Supplied entries –
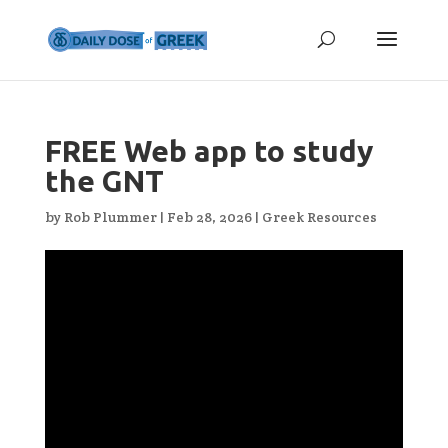
FREE Web app to study
the GNT
by
Rob Plummer
|
Feb 28, 2026
|
Greek Resources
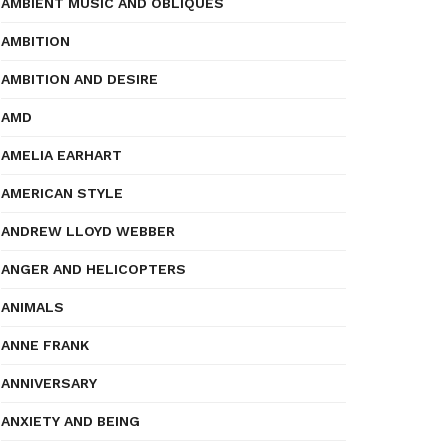
AMBIENT MUSIC AND OBLIQUES
AMBITION
AMBITION AND DESIRE
AMD
AMELIA EARHART
AMERICAN STYLE
ANDREW LLOYD WEBBER
ANGER AND HELICOPTERS
ANIMALS
ANNE FRANK
ANNIVERSARY
ANXIETY AND BEING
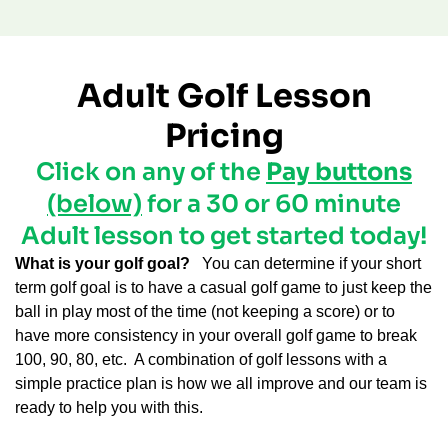
Adult Golf Lesson
Pricing
Click on any of the
Pay buttons
(below)
for a 30 or 60 minute
Adult lesson to get started today!
What is your golf goal?
You can determine if your short
term golf goal is to have a casual golf game to just keep the
ball in play most of the time (not keeping a score) or to
have more consistency in your overall golf game to break
100, 90, 80, etc.
A combination of golf lessons with a
simple practice plan is how we all improve and our team is
ready to help you with this.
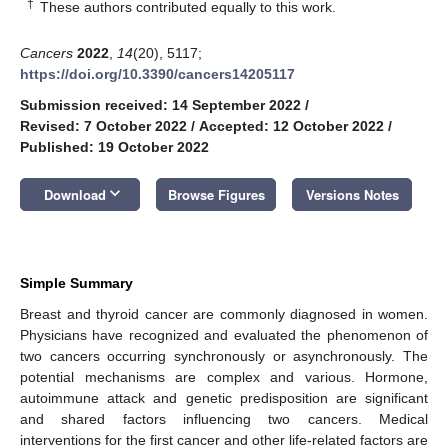
†
These authors contributed equally to this work.
Cancers
2022
,
14
(20), 5117;
https://doi.org/10.3390/cancers14205117
Submission received: 14 September 2022
/
Revised: 7 October 2022
/
Accepted: 12 October 2022
/
Published: 19 October 2022
keyboard_arrow_down
Download
Browse Figures
Versions Notes
Simple Summary
Breast and thyroid cancer are commonly diagnosed in women.
Physicians have recognized and evaluated the phenomenon of
two cancers occurring synchronously or asynchronously. The
potential mechanisms are complex and various. Hormone,
autoimmune attack and genetic predisposition are significant
and shared factors influencing two cancers. Medical
interventions for the first cancer and other life-related factors are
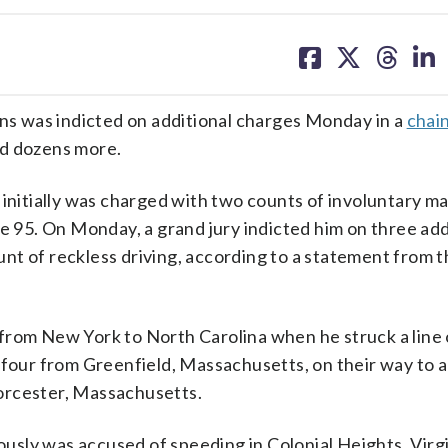
share
share
share
sh
on
on
on
on
facebook
X
threa
lin
ons was indicted on additional charges Monday in a
chai
red dozens more.
 initially was charged with two counts of involuntary m
te 95. On Monday, a grand jury indicted him on three add
nt of reckless driving, according to a statement from t
from New York to North Carolina when he struck a line 
f four from Greenfield, Massachusetts, on their way to 
orcester, Massachusetts.
sly was accused of speeding in Colonial Heights, Virgin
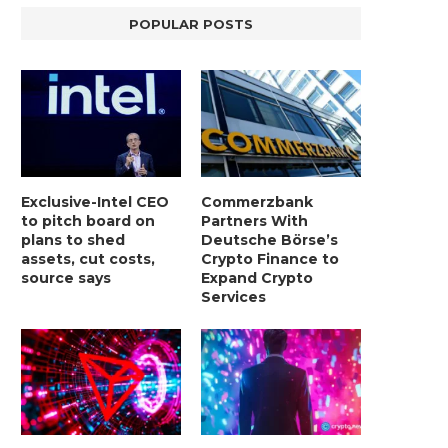
POPULAR POSTS
Exclusive-Intel CEO
Commerzbank
to pitch board on
Partners With
plans to shed
Deutsche Börse’s
assets, cut costs,
Crypto Finance to
source says
Expand Crypto
Services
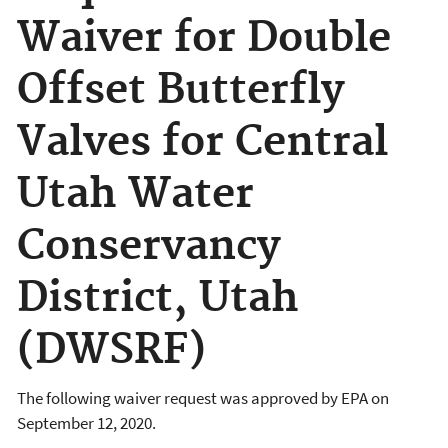
Waiver for Double
Offset Butterfly
Valves for Central
Utah Water
Conservancy
District, Utah
(DWSRF)
The following waiver request was approved by EPA on
September 12, 2020.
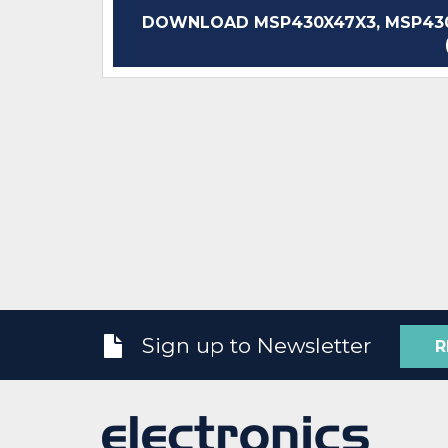
DOWNLOAD MSP430X47X3, MSP430
Sign up to Newsletter
R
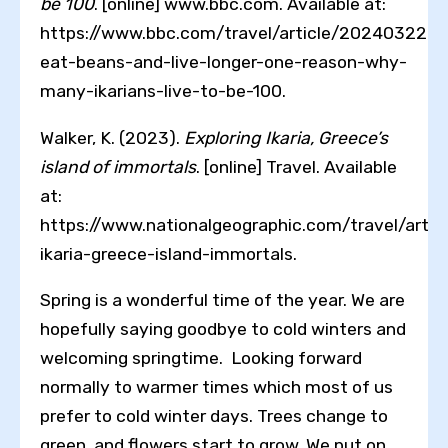
be 100
. [online] www.bbc.com. Available at:
https://www.bbc.com/travel/article/20240322-
eat-beans-and-live-longer-one-reason-why-
many-ikarians-live-to-be-100.
Walker, K. (2023).
Exploring Ikaria, Greece’s
island of immortals
. [online] Travel. Available
at:
https://www.nationalgeographic.com/travel/articl
ikaria-greece-island-immortals.
Spring is a wonderful time of the year. We are
hopefully saying goodbye to cold winters and
welcoming springtime. Looking forward
normally to warmer times which most of us
prefer to cold winter days. Trees change to
green, and flowers start to grow. We put on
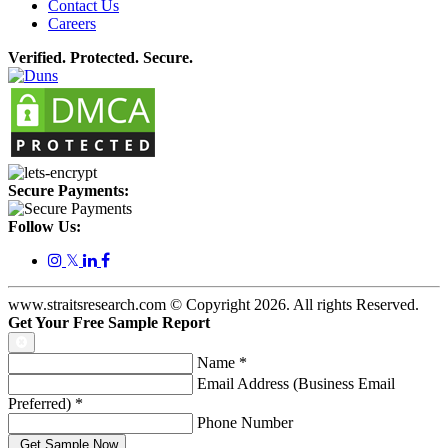
Contact Us
Careers
Verified. Protected. Secure.
Secure Payments:
Follow Us:
𝕏
www.straitsresearch.com © Copyright
2026
. All rights Reserved.
Get Your Free Sample Report
Name
*
Email Address (Business Email
Preferred)
*
Phone Number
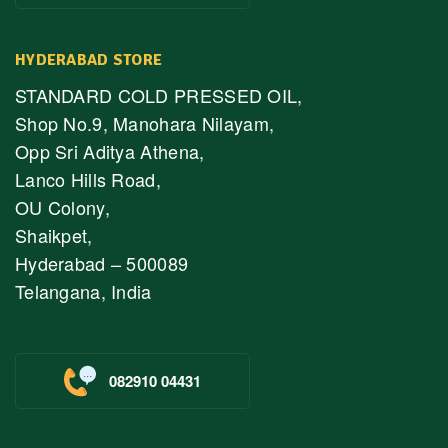
HYDERABAD STORE
STANDARD COLD PRESSED OIL,
Shop No.9, Manohara Nilayam,
Opp Sri Aditya Athena,
Lanco Hills Road,
OU Colony,
Shaikpet,
Hyderabad – 500089
Telangana, India
082910 04431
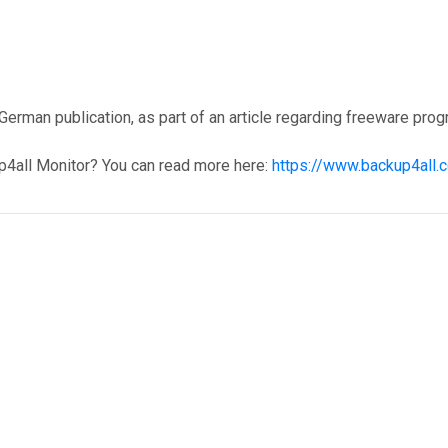
erman publication, as part of an article regarding freeware pro
p4all Monitor? You can read more here:
https://www.backup4all.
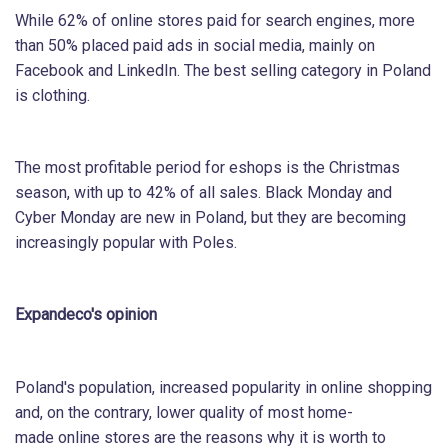
While 62% of online stores paid for search engines, more
than 50% placed paid ads in social media, mainly on
Facebook and LinkedIn. The best selling category in Poland
is clothing.
The most profitable period for eshops is the Christmas
season, with up to 42% of all sales. Black Monday and
Cyber Monday are new in Poland, but they are becoming
increasingly popular with Poles.
Expandeco's opinion
Poland's population, increased popularity in online shopping
and, on the contrary, lower quality of most home-
made online stores are the reasons why it is worth to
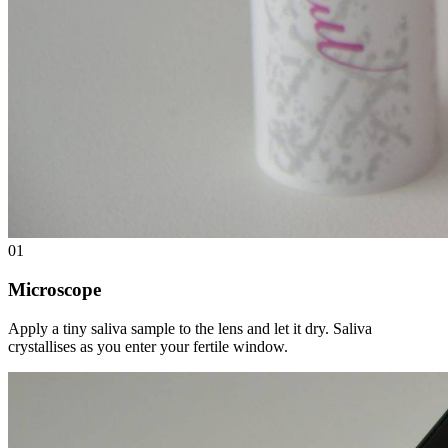
01
Microscope
Apply a tiny saliva sample to the lens and let it dry. Saliva
crystallises as you enter your fertile window.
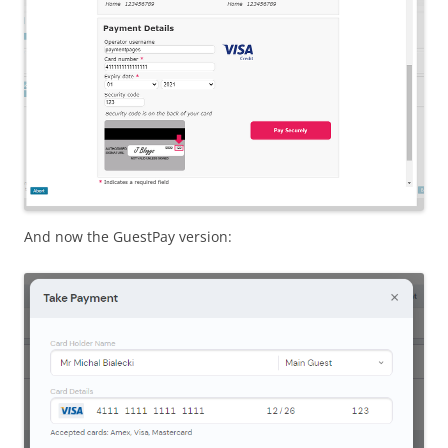
And now the GuestPay version:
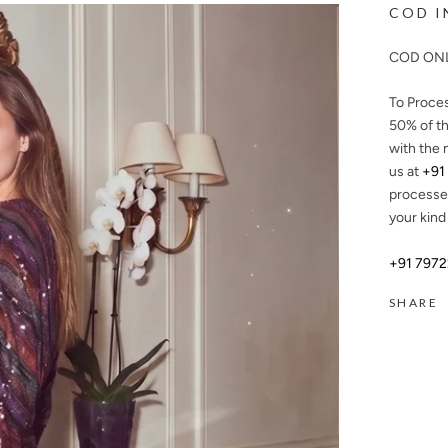
COD I
COD ONL
To Proce
50%
of th
with the 
us at
+91
processe
your kind
+91 797
SHARE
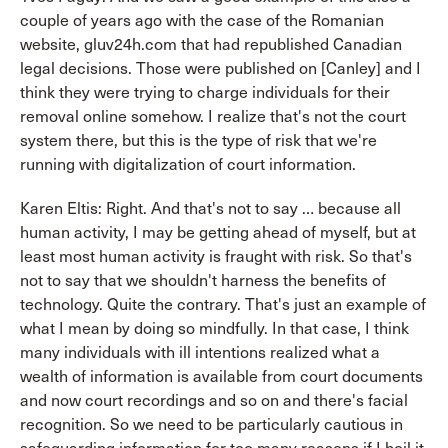
couple of years ago with the case of the Romanian
website, gluv24h.com that had republished Canadian
legal decisions. Those were published on [Canley] and I
think they were trying to charge individuals for their
removal online somehow. I realize that's not the court
system there, but this is the type of risk that we're
running with digitalization of court information.
Karen Eltis: Right. And that's not to say … because all
human activity, I may be getting ahead of myself, but at
least most human activity is fraught with risk. So that's
not to say that we shouldn't harness the benefits of
technology. Quite the contrary. That's just an example of
what I mean by doing so mindfully. In that case, I think
many individuals with ill intentions realized what a
wealth of information is available from court documents
and now court recordings and so on and there's facial
recognition. So we need to be particularly cautious in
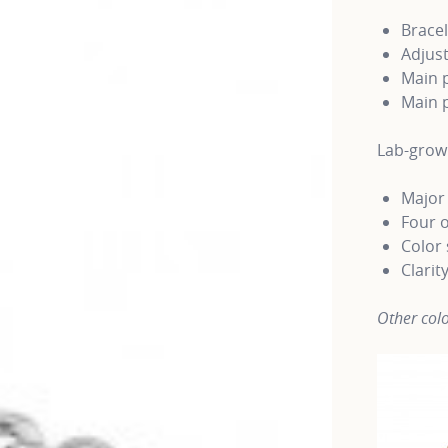
Bracel
Adjust
Main p
Main p
Lab-gro
Major 
Four o
Color 
Clarit
Other colo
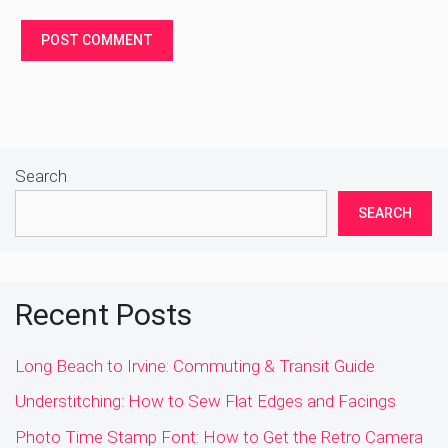
Search
SEARCH
Recent Posts
Long Beach to Irvine: Commuting & Transit Guide
Understitching: How to Sew Flat Edges and Facings
Photo Time Stamp Font: How to Get the Retro Camera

Work item –
Within the material above, find the lines that contain the word "this"; copy them.

Exercise answer –
ready to help you with this.
These authors contributed equally to this work.
system there, but this is the type of risk that we're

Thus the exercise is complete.